Boosting HTTPS Websites
In 2016, Google announced that it plans to gradually implement changes in Chrome that would make it easier for users to identify websites that don’t use secure connections. The number of HTTPS websites has grown rapidly lately, not in small part because of Let’s Encrypt’s free HTTPS certificate issuance service. However, we’re still a long way from having all websites on the internet use encrypted connections.

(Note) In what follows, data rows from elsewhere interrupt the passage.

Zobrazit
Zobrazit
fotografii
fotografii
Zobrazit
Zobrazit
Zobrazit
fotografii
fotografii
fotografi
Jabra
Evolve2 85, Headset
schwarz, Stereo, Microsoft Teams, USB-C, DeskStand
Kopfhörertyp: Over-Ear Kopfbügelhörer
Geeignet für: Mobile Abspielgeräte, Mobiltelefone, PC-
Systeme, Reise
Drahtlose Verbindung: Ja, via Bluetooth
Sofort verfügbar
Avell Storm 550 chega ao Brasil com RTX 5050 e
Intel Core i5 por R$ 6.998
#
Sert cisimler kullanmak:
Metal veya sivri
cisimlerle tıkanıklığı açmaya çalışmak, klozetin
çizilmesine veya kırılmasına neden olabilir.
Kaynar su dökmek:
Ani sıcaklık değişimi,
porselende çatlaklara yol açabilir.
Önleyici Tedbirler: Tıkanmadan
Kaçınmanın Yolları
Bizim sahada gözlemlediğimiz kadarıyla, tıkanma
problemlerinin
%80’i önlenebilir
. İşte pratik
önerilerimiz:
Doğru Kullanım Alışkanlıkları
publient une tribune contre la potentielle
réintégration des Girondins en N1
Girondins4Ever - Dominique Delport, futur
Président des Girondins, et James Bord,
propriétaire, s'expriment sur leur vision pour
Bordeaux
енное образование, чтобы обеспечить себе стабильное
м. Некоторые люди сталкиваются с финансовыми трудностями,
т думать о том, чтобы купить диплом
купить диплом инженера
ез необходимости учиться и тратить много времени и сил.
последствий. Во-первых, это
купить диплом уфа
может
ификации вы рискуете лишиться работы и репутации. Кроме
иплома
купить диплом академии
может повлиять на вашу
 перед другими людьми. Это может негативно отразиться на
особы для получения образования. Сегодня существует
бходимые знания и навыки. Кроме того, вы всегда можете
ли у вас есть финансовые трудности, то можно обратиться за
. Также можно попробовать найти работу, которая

Google has tried to encourage the use of HTTPS in various ways, too, from slightly boosting search ranking of HTTPS websites, to indexing the HTTPS version of a web page first, to now using Chrome to mark unencrypted websites as not secure.
Impact Of “Not Secure” Marking
Google said that since it started using the “Not Secure” marking for web pages that ask for passwords or credit card information, traffic to such pages has dropped by 23%, which is significant. This shows that such policies have a real impact first on users who are educated about the security of the pages they visit, and ultimately on the website operators who will have to secure those pages to get back that traffic.
Google argues that passwords and credit card information aren’t the only type of information that should be private and secure; any type of data that is entered into a form on a website should be secure, too. This is why version 62 of Chrome will begin to mark pages that don’t use HTTPS, but ask for user data, as “not secure.”
A More Private Incognito Mode
Google also noted that when people use the Incognito mode of Chrome, they expect an increased level of privacy. With the exception of some network metadata, encrypted HTTPS connections keep the contents of the communications between the user and a web server hidden from outside parties (short of a malicious hack against that server).
Marking HTTP websites as “not secure” in Incognito mode will not directly increase users’ privacy, but it should also encourage websites to adopt HTTPS encryption. In the meantime, it will educate users to be more careful with the data they share with unencrypted websites.
Google wouldn’t give a fixed deadline, as it still wants to see how fast everyone adopts HTTPS encryption. However, it did say that it plans to eventually mark all HTTP web pages as not secure, even outside of Incognito mode. That day may arrive sooner than expected for some websites, which is why the company encourages all website operators to start transitioning to HTTPS right now.